Aegis Rider is based in Switzerland, born from a research project at ETH Zurich. In a video posted on the ETH News for Industry YouTube channel, Dr. Simon Hecker, an ETH Pioneer Fellow, presents the new technology that uses three parts to complete the system. The first involves the visualization system for the rider, which is definitely going into a helmet. The next is a compute safety system that’s attached to the bike that interprets all the data. The final piece of the puzzle is the sensor suite, which serves as the system’s eyes.

The sensor array for the Aegis Rider system is pretty impressive. The sensor system consists of a camera, GPS unit, and an IMU, otherwise known as an inertial measurement unit if we’re being very specific. The sensors then feed data into the computer which offers real-time optimal trajectory prediction, and neural network computation for scene understanding.

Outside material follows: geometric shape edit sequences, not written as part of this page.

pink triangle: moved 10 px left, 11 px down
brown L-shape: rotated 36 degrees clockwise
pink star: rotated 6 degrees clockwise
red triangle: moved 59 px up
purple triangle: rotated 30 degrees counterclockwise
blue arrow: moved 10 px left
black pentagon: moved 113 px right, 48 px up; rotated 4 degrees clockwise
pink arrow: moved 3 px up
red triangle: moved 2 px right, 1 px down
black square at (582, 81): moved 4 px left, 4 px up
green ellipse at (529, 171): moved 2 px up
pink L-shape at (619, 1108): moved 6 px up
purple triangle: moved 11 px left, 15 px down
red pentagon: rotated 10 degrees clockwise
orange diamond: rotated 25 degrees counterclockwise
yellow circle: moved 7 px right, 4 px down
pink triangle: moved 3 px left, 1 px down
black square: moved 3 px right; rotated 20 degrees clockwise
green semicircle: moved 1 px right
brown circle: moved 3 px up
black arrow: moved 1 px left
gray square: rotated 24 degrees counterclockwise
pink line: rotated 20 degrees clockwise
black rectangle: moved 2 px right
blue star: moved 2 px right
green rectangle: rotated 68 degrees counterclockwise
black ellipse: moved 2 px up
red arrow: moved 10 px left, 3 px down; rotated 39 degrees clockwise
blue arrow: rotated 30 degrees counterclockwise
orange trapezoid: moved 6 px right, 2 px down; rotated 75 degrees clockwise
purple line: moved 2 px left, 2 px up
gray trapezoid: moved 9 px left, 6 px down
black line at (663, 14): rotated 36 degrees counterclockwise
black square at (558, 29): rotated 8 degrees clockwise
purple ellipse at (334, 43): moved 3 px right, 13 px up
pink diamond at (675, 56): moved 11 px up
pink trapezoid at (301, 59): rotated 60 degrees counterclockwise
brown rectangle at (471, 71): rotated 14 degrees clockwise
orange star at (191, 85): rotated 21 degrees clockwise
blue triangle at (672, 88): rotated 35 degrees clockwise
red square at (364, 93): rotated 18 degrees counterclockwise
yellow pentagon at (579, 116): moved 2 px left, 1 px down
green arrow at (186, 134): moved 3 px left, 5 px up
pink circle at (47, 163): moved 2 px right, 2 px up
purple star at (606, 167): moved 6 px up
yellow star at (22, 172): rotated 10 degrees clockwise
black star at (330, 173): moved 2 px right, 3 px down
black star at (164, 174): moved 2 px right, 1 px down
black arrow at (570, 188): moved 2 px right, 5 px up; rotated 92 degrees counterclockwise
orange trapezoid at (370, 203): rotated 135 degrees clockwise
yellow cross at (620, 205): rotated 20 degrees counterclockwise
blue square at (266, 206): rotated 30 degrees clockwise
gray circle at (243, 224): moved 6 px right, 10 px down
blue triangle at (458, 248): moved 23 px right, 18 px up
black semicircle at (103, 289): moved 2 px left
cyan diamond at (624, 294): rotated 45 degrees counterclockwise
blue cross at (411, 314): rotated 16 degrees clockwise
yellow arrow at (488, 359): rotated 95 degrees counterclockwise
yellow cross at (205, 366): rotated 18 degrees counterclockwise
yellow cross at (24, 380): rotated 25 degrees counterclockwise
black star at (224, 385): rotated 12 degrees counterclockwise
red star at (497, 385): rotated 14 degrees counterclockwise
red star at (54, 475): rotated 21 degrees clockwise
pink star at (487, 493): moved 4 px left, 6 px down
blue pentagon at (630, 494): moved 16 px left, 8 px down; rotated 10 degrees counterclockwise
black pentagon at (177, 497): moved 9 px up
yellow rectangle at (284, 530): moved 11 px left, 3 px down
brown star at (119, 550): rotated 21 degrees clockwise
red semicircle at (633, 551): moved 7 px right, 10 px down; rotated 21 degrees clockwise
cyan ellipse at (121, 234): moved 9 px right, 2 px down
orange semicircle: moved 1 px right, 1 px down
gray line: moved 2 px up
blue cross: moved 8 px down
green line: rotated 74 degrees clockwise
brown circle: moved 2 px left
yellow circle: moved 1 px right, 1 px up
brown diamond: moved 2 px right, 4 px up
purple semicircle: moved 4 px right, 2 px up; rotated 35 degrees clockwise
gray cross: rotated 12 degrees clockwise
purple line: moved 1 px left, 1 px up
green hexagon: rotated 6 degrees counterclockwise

The rider is then sent the computed information to the heads-up display which gives a visual of what to do via a set of augmented reality instructions. The visualization unit is also loaded with a visual-inertial odometry system for head pose estimation, as well as an eye-tracking feature that can ascertain where the rider is looking.

In practice, the system works to keep the rider safe, identifying obstacles, curves, and other road hazards, processing the data, then sending the best and safest riding line via the heads-up display. The system will even tell you how much lean angle you’ll need to clear the curve, as well as the most optimal lane positioning.

So far, the product is now in its testing phase, and commercialization will happen soon after all the tests are concluded. The prototype is by far the most advanced helmet we’ve seen with a heads-up display in comparison to the other smart helmets in the market like Forcite, that uses a more minimal system to warn and direct riders.